En un ciclo histórico en que las relaciones entre economía y sociedad se volvían dramáticamente desfavorables a ésta, el Estado supo asumir su responsabilidad estableciendo normas para evitar que los negocios se convirtieran en un dominio de autonomía absoluta y sagrada frente a la sociedad, mientras se daban a esa última instrumentos para no sucumbir frente al Moloch del libre mercado.

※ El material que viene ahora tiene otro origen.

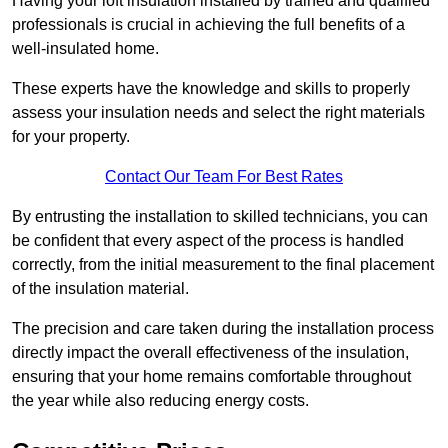
Having your loft insulation installed by trained and qualified
professionals is crucial in achieving the full benefits of a
well-insulated home.
These experts have the knowledge and skills to properly
assess your insulation needs and select the right materials
for your property.
Contact Our Team For Best Rates
By entrusting the installation to skilled technicians, you can
be confident that every aspect of the process is handled
correctly, from the initial measurement to the final placement
of the insulation material.
The precision and care taken during the installation process
directly impact the overall effectiveness of the insulation,
ensuring that your home remains comfortable throughout
the year while also reducing energy costs.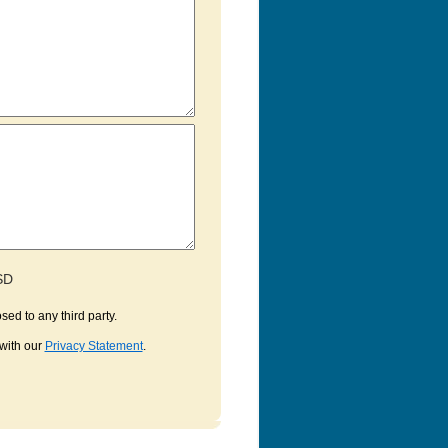
SD
sed to any third party.
with our
Privacy Statement
.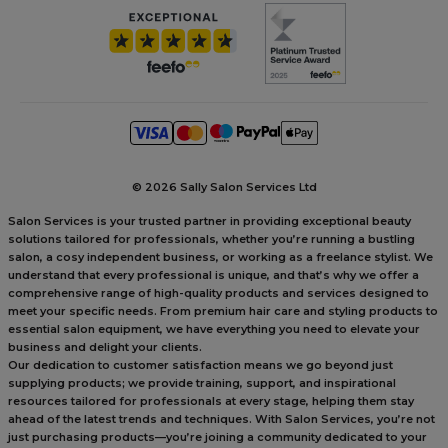
©
2026 Sally Salon Services Ltd
Salon Services is your trusted partner in providing exceptional beauty
solutions tailored for professionals, whether you’re running a bustling
salon, a cosy independent business, or working as a freelance stylist. We
understand that every professional is unique, and that’s why we offer a
comprehensive range of high-quality products and services designed to
meet your specific needs. From premium hair care and styling products to
essential salon equipment, we have everything you need to elevate your
business and delight your clients.
Our dedication to customer satisfaction means we go beyond just
supplying products; we provide training, support, and inspirational
resources tailored for professionals at every stage, helping them stay
ahead of the latest trends and techniques. With Salon Services, you’re not
just purchasing products—you’re joining a community dedicated to your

FDR cumplió una tarea formidable: evitar que los negocios se adueñaran de todo el país, llevándolo a la ruina, y evitar un alejamiento fatal entre sociedad e instituciones --esa clase de separación desconfiada que, hace siglos, caracteriza la realidad latinoamericana.

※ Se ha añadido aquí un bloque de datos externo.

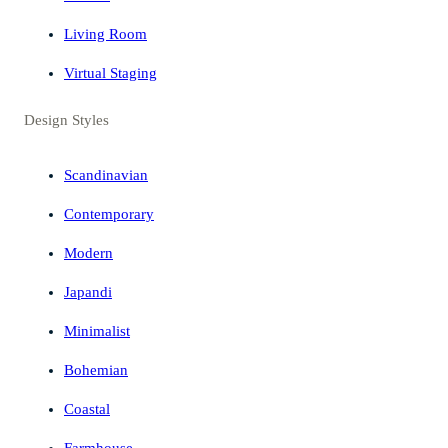
Living Room
Virtual Staging
Design Styles
Scandinavian
Contemporary
Modern
Japandi
Minimalist
Bohemian
Coastal
Farmhouse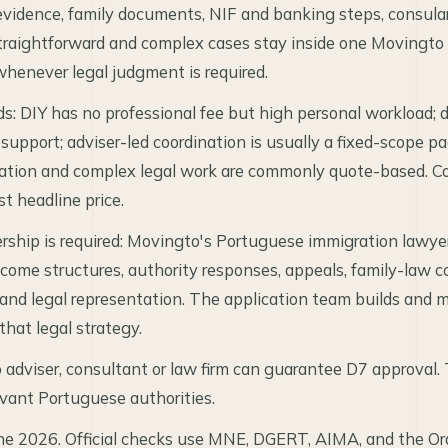
vidence, family documents, NIF and banking steps, consula
raightforward and complex cases stay inside one Movingto 
whenever legal judgment is required.
ds: DIY has no professional fee but high personal workload;
 support; adviser-led coordination is usually a fixed-scope 
ation and complex legal work are commonly quote-based. C
st headline price.
rship is required: Movingto's Portuguese immigration lawyers
come structures, authority responses, appeals, family-law co
 and legal representation. The application team builds and
hat legal strategy.
adviser, consultant or law firm can guarantee D7 approval. 
evant Portuguese authorities.
ne 2026. Official checks use MNE, DGERT, AIMA, and the O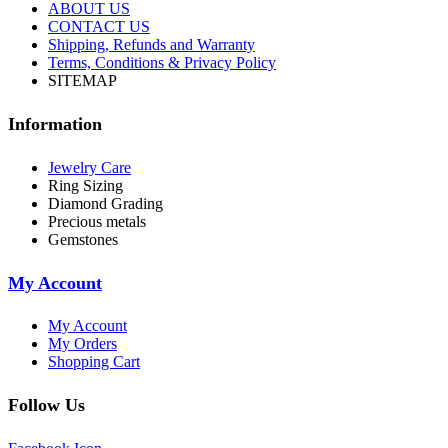
ABOUT US
CONTACT US
Shipping, Refunds and Warranty
Terms, Conditions & Privacy Policy
SITEMAP
Information
Jewelry Care
Ring Sizing
Diamond Grading
Precious metals
Gemstones
My Account
My Account
My Orders
Shopping Cart
Follow Us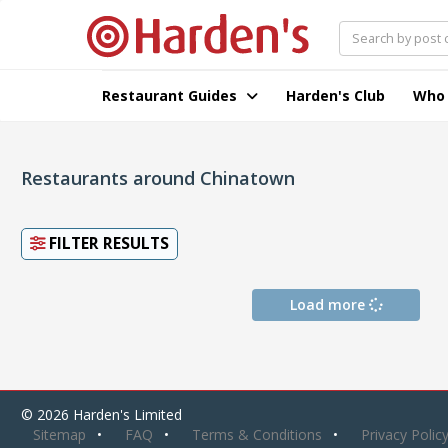
Restaurant Guides
Harden's Club
Who
Restaurants around Chinatown
FILTER RESULTS
Load more
© 2026 Harden's Limited
Sitemap
FAQ
Terms & Conditions
Privacy Polic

Ningún asombro entonces que uno de los mayores historiadores de Estados Unidos, Richard Hofstadter, recordara hace años que en las elecciones de 1936 se estableció entre Roosevelt y el pueblo un sentimiento tan profundo de comunión como nunca antes había ocurrido en la historia del país. Entre un pueblo que había sido golpeado por una crisis económica de una intensidad nunca antes registrada y un presidente que supo evitar que la responsabilidad fuera sinónimo de inacción y el deseo de cambio sinónimo de un milenarismo irresponsable.
Parece cuento de niños: hubo un tiempo en que en este hemisferio surgían hombres de Estado. Y uno mira al pasado si no con nostalgia, que es sentimiento peligroso, con asombro, como hacia una edad que supo producir no gigantes ni próceres ni "líderes naturales", sino, simplemente, hombres de Estado. Pero fue un paréntesis, antes había habido unos cuantos, pero ahogados entre payasos codiciosos y caudillos de opereta y después vendrían golpistas paranoicos y finalmente administradores sin ideas y paralizados por una percepción mezquina de su responsabilidad.
En fin, 1929 sigue siendo una mina didáctica, que enseña por lo menos dos cosas: que cuando las grandes oleadas especulativas terminan, a veces se llevan entre las patas países enteros y que la política no es tarea de gestión sino invención responsable. Ni terreno para administradores o tecnócratas confiados en fórmulas infalibles ni para demagogos que hacen de la palabra una salmodia empalagosa y una humillación de la inteligencia.